Naked Ambition
Eva, Ava and Weaponized Sex Appeal in Sin City: A Dame to Kill For
We see Eva Green a lot in Sin City: A Dame to Kill For, and we see a lot of her, too. She’s so naked so often that her bared bust might end up being the most significant visual through line in the film. After a while, the allure of her exposed body cools and becomes commonplace. Like the torrents of whitewashed blood Robert Rodriguez splashes across frame after violent frame, Green’s overexposure becomes too much of a good thing.
At this point, it’s worth acknowledging the handful of elephants crammed in the corner: Eva Green is a mesmeric screen beauty, has a stunning figure and is a tremendous actress. Talking about her in A Dame to Kill For without sounding like a drooling perv is tricky (especially for male audience members), in part because her character, Ava Lord, is a veritable avatar of temptation and deception, and in part because, again, she’s in the buff for a huge chunk of her screen time. It’s well and good to make jokes about how Rodriguez wears out the welcome of her proffered physicality, but there’s a line, and stepping over it risks the commentary drifting into boorish objectification.
And that’s just not the type of reaction Ava’s looking for. She’s the type of woman who turns men into slaves; we’re told as much by her servant, the hulking, eloquent Manute, and we see as much in her many and sundry plots and schemes to bend A Dame to Kill For’s boys to her will. Were she to read her clips from the weekend’s onslaught of critic reviews, she probably wouldn’t know what to do with herself. The thought that her body could lose its effect on the coarser sex might strike her as petrifying. So at a glance, it appears that Rodriguez has utterly failed his film’s chief villainess by diffusing her sexuality.
But there’s a catch: we’re the audience, and we’re privy not only to the truth of Ava’s machinations but also to her methods. Sex is her armor and her armament all in one. We understand that even when the film’s male contingent doesn’t (or when they’re on the verge of forgetting). If watching Green’s lithe frame slink around from scene to scene becomes old hat fast, it’s only because we’re the beneficiaries of perspective. Ava’s sexiness becomes much less sexy when we’re given the full disingenuous panorama of her character. Nobody else in the film is given a window to observe her duplicity, save for perhaps Dwight McCarthy (though even for him, remembering her modus operandi requires a mighty struggle).

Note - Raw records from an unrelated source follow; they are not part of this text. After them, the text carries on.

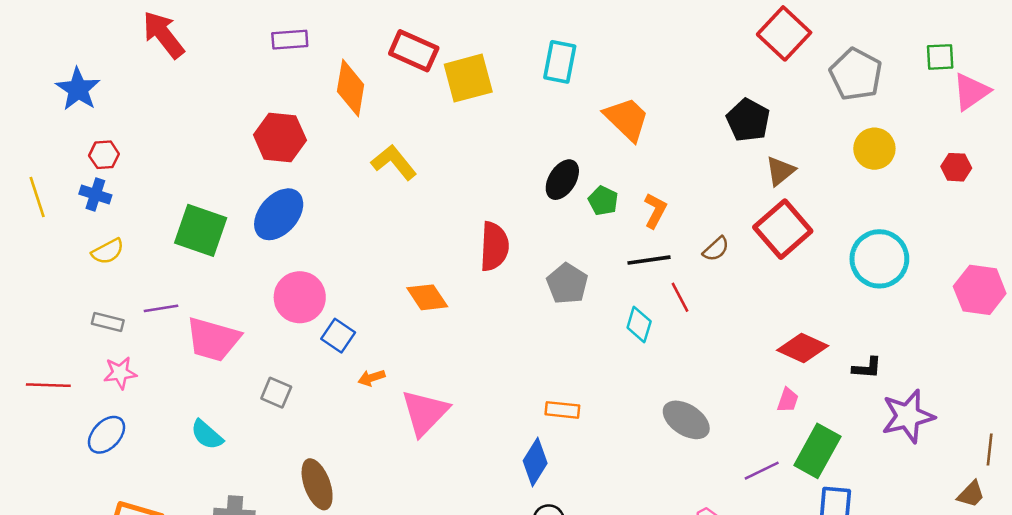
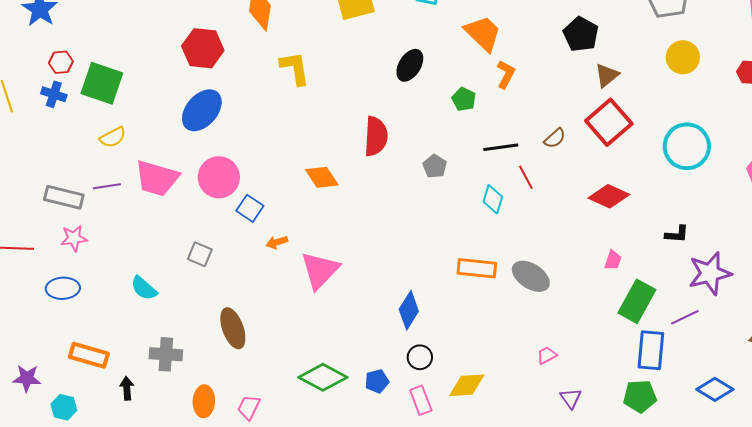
yellow L-shape: (394, 162) -> (295, 68), turned 30
black ellipse: (562, 180) -> (410, 65), moved
orange L-shape: (655, 211) -> (506, 74), moved
green square: (201, 230) -> (102, 83), moved
yellow semicircle: (108, 251) -> (113, 137), moved
gray pentagon: (567, 284) -> (435, 166), size x0.7
gray rectangle: (108, 322) -> (64, 197), size x1.5
pink trapezoid: (213, 339) -> (157, 178), moved
red diamond: (803, 348) -> (609, 196), moved
orange rectangle: (562, 410) -> (477, 268), moved, size x1.4
blue ellipse: (107, 435) -> (63, 288), turned 44
purple line: (762, 471) -> (685, 317), moved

A Dame to Kill For isn’t a movie most will credit with much by way of brains, but kudos where kudos are due: In casting Green, Rodriguez struck gold. She vamps it up like cinema royalty, perfectly conveying the breadth of Ava’s faked desire and inner tedium without missing a beat. She plays with Dwight and doomed detective Mort like a cat with a mouse, but we can tell that she’s screaming out of sheer boredom on the inside. It’s damn near impossible to imagine another actress in the role, or at least an actress who has the same level of self confidence in her body that Ava does. Green flaunts, but never more than she needs to; she teases, but just enough to charm.
The more we get to know Ava, the more we see through her act (and by extension Green’s, as well). And the more we pierce that veil, the less that we appreciate the titillating thrill of seeing Green prowl around au naturel. It’s replaced with a growing respect for her gamesmanship. As she luxuriates in her tub, Ava effortlessly persuades Mort away from his wife to her side in the middle of the night. She knows what he needs from her—a show of fragility—and in just a few lines of dialogue she spins him a woeful skein that robs him of his senses, all the while wearing an expression so casual she might as well be plucking her eyebrows.